Problem statement: Would you please return the lines of the entries below starting at the line that has "West Yorkshire" and ending at the line that has "AI training page", both included, exactly as they are?

----------------------------------------

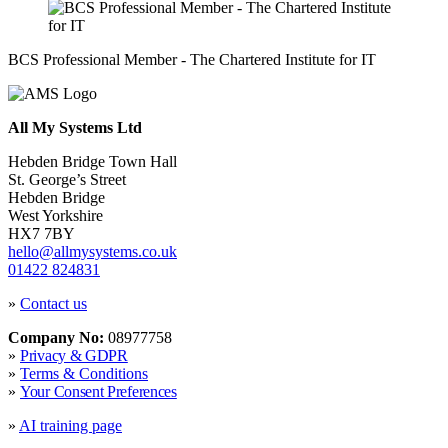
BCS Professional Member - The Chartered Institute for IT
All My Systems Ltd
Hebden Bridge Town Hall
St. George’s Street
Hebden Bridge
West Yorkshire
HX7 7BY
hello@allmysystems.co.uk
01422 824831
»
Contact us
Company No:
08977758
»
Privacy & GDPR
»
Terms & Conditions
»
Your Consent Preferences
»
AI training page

----------------------------------------

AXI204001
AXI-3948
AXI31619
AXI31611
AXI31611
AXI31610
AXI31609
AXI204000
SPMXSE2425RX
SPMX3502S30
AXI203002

----------------------------------------

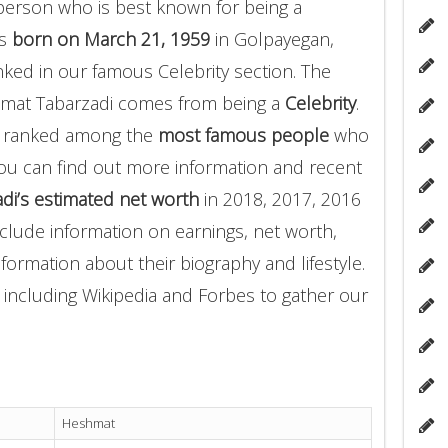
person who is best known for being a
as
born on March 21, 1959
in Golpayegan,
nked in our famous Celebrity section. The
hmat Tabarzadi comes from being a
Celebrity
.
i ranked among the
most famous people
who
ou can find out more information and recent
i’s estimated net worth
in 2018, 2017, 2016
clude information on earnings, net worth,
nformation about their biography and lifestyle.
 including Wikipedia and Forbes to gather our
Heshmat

----------------------------------------

Reply to the task:
West Yorkshire
HX7 7BY
hello@allmysystems.co.uk
01422 824831
»
Contact us
Company No:
08977758
»
Privacy & GDPR
»
Terms & Conditions
»
Your Consent Preferences
»
AI training page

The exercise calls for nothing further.